▶ _Work task_
Give back the entries verbatim.

▶ _Extracted records_
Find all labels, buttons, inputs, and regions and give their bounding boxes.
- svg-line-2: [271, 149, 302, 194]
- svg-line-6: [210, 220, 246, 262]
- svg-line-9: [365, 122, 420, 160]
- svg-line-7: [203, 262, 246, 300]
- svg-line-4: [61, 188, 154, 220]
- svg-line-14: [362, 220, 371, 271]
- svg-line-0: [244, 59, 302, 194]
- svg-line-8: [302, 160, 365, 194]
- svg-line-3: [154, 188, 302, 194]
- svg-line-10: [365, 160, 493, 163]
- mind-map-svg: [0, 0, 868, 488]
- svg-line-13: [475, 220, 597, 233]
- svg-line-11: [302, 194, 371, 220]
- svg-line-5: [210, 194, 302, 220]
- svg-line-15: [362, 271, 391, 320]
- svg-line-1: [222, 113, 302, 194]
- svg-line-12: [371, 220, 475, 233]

▶ _Reply_
Find all labels, buttons, inputs, and regions and give their bounding boxes.
- svg-line-2: [271, 149, 302, 194]
- svg-line-6: [210, 220, 246, 262]
- svg-line-9: [365, 122, 420, 160]
- svg-line-7: [203, 262, 246, 300]
- svg-line-4: [61, 188, 154, 220]
- svg-line-14: [362, 220, 371, 271]
- svg-line-0: [244, 59, 302, 194]
- svg-line-8: [302, 160, 365, 194]
- svg-line-3: [154, 188, 302, 194]
- svg-line-10: [365, 160, 493, 163]
- mind-map-svg: [0, 0, 868, 488]
- svg-line-13: [475, 220, 597, 233]
- svg-line-11: [302, 194, 371, 220]
- svg-line-5: [210, 194, 302, 220]
- svg-line-15: [362, 271, 391, 320]
- svg-line-1: [222, 113, 302, 194]
- svg-line-12: [371, 220, 475, 233]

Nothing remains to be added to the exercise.